TASK PROMPT –
Begin at the top of the records and copy each line exactly. The line containing "curation to technological" is the last one to include.
──────── RECORDS SUPPLIED ────────
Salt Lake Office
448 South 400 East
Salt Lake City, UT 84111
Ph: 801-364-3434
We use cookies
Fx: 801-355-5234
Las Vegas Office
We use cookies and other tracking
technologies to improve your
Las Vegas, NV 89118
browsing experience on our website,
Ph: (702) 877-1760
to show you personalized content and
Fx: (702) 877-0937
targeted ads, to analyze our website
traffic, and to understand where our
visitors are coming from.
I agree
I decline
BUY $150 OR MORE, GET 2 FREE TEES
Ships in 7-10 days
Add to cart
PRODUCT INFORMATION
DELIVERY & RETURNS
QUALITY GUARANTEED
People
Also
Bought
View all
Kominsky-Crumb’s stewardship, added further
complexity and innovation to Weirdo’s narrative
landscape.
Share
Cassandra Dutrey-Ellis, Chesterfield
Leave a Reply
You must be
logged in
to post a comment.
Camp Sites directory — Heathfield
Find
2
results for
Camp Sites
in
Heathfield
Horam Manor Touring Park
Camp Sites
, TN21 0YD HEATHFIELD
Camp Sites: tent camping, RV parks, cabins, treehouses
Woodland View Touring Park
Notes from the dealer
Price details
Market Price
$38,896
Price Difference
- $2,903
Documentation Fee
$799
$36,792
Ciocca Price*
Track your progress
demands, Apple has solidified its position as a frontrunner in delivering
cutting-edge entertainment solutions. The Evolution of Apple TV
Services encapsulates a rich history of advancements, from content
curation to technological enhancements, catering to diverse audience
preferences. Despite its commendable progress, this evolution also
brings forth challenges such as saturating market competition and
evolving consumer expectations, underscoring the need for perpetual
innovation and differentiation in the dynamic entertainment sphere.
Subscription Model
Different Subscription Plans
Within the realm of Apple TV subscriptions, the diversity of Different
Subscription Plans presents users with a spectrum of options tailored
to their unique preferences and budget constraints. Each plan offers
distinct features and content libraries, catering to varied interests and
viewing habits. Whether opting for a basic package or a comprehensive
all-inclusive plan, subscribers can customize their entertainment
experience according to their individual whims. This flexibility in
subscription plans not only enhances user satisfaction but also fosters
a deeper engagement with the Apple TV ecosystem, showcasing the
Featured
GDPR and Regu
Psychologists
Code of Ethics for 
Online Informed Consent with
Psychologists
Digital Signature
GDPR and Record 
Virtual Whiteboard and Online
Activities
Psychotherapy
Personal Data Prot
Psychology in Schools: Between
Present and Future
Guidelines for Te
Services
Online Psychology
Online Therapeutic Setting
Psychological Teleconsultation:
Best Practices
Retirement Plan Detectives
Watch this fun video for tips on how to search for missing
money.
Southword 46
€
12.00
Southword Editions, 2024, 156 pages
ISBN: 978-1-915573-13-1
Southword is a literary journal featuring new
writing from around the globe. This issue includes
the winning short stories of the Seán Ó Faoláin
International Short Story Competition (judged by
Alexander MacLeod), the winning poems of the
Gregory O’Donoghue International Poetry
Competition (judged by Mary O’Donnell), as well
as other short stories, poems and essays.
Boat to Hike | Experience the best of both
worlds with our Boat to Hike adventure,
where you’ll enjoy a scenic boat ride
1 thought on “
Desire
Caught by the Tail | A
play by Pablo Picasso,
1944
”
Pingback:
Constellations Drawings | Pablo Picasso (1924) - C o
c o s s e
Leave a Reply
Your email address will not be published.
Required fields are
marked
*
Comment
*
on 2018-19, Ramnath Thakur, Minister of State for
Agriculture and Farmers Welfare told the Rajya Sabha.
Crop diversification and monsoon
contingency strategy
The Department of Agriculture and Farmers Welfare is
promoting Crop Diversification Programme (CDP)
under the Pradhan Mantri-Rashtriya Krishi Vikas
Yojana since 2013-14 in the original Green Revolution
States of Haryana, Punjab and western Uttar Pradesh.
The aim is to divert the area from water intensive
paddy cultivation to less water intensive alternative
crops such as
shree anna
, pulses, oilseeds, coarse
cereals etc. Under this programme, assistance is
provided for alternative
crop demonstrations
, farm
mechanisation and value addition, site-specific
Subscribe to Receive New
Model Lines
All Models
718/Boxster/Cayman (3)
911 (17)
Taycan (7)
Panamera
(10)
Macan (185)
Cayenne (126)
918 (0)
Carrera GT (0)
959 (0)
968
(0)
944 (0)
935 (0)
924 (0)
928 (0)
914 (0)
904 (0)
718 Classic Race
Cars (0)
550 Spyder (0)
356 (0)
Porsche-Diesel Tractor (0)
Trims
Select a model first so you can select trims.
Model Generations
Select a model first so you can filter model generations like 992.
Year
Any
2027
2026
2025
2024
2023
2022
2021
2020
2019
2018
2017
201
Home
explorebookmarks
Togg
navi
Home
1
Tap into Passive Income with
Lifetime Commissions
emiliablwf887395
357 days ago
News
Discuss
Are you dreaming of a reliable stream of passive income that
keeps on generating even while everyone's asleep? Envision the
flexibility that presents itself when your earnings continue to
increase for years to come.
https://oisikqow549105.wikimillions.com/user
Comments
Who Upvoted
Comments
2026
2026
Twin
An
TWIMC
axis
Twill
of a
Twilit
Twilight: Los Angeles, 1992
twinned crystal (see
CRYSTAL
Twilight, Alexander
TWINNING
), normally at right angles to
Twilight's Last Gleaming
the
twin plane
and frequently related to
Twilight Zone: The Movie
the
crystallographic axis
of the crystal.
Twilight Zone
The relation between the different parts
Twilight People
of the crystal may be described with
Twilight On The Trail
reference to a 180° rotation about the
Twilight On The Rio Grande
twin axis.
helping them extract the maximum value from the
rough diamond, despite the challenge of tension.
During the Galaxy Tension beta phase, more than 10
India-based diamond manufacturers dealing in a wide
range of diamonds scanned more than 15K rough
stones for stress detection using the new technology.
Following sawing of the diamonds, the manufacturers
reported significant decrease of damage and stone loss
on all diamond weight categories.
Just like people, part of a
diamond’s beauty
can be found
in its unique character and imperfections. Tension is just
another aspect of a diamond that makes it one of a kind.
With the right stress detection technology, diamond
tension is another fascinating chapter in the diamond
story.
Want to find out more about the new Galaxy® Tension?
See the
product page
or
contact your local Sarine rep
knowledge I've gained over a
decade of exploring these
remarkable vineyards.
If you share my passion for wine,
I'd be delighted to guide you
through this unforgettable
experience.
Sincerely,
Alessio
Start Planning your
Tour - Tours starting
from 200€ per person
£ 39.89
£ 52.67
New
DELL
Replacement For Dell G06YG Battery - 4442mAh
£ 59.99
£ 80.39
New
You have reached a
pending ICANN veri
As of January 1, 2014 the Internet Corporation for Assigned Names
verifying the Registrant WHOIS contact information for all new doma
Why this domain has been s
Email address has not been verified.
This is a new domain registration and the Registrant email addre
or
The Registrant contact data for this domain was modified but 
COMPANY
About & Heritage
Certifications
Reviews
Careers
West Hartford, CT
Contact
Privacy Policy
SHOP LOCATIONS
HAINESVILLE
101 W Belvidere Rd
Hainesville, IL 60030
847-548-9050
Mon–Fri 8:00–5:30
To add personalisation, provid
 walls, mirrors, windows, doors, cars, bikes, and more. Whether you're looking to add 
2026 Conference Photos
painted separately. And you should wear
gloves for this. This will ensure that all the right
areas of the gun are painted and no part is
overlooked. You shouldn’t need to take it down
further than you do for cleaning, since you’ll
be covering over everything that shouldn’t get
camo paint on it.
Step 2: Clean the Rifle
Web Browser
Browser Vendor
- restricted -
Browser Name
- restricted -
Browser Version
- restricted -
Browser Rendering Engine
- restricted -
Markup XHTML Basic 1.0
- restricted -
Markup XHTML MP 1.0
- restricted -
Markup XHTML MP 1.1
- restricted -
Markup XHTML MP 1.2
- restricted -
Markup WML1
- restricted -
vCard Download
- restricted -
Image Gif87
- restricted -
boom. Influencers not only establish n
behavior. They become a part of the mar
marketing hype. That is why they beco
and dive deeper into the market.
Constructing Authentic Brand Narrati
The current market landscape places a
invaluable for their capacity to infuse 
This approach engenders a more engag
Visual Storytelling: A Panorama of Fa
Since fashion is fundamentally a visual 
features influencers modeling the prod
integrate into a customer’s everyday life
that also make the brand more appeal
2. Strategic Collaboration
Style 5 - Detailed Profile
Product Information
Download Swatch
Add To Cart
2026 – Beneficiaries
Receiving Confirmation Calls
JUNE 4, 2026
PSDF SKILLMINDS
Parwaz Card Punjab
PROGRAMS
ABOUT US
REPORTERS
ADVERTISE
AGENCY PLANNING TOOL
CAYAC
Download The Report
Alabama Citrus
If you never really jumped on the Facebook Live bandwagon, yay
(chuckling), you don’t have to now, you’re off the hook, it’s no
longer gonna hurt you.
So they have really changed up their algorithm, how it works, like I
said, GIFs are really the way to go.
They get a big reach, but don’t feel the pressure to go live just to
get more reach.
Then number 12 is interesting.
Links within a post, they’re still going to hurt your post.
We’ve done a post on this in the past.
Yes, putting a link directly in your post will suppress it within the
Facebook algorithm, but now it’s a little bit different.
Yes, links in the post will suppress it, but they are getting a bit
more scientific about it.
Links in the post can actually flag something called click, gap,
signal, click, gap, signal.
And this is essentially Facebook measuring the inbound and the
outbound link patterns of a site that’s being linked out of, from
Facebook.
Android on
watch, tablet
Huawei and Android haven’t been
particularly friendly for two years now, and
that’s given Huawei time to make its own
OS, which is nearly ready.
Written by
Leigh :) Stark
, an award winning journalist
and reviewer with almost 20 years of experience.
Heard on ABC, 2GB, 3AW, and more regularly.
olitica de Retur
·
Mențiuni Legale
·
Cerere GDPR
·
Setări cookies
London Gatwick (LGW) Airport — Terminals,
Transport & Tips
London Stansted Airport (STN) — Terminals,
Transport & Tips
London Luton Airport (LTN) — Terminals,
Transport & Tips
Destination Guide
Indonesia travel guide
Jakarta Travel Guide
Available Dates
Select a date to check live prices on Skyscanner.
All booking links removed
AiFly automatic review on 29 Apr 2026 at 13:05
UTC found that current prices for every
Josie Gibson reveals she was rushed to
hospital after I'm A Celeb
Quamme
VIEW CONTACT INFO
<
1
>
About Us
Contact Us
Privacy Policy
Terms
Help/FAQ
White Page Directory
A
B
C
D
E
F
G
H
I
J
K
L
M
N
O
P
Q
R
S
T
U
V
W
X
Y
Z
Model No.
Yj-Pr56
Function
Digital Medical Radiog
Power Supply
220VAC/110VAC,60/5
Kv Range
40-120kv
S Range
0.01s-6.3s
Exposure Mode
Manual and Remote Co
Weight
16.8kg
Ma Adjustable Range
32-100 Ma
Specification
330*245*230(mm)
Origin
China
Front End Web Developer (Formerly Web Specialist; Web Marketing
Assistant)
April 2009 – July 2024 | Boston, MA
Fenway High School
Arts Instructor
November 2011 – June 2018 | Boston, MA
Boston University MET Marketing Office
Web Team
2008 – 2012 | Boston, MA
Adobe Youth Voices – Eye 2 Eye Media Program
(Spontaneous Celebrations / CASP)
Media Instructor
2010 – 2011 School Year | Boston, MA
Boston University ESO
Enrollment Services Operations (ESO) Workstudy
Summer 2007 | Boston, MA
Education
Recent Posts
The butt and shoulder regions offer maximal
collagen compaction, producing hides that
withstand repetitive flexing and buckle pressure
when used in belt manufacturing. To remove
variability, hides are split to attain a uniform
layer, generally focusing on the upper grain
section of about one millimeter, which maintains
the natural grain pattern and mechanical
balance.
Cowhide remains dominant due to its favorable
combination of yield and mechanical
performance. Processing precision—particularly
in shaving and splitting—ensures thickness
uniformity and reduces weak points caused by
────────
SOLUTION TO THIS TASK –
Salt Lake Office
448 South 400 East
Salt Lake City, UT 84111
Ph: 801-364-3434
We use cookies
Fx: 801-355-5234
Las Vegas Office
We use cookies and other tracking
technologies to improve your
Las Vegas, NV 89118
browsing experience on our website,
Ph: (702) 877-1760
to show you personalized content and
Fx: (702) 877-0937
targeted ads, to analyze our website
traffic, and to understand where our
visitors are coming from.
I agree
I decline
BUY $150 OR MORE, GET 2 FREE TEES
Ships in 7-10 days
Add to cart
PRODUCT INFORMATION
DELIVERY & RETURNS
QUALITY GUARANTEED
People
Also
Bought
View all
Kominsky-Crumb’s stewardship, added further
complexity and innovation to Weirdo’s narrative
landscape.
Share
Cassandra Dutrey-Ellis, Chesterfield
Leave a Reply
You must be
logged in
to post a comment.
Camp Sites directory — Heathfield
Find
2
results for
Camp Sites
in
Heathfield
Horam Manor Touring Park
Camp Sites
, TN21 0YD HEATHFIELD
Camp Sites: tent camping, RV parks, cabins, treehouses
Woodland View Touring Park
Notes from the dealer
Price details
Market Price
$38,896
Price Difference
- $2,903
Documentation Fee
$799
$36,792
Ciocca Price*
Track your progress
demands, Apple has solidified its position as a frontrunner in delivering
cutting-edge entertainment solutions. The Evolution of Apple TV
Services encapsulates a rich history of advancements, from content
curation to technological enhancements, catering to diverse audience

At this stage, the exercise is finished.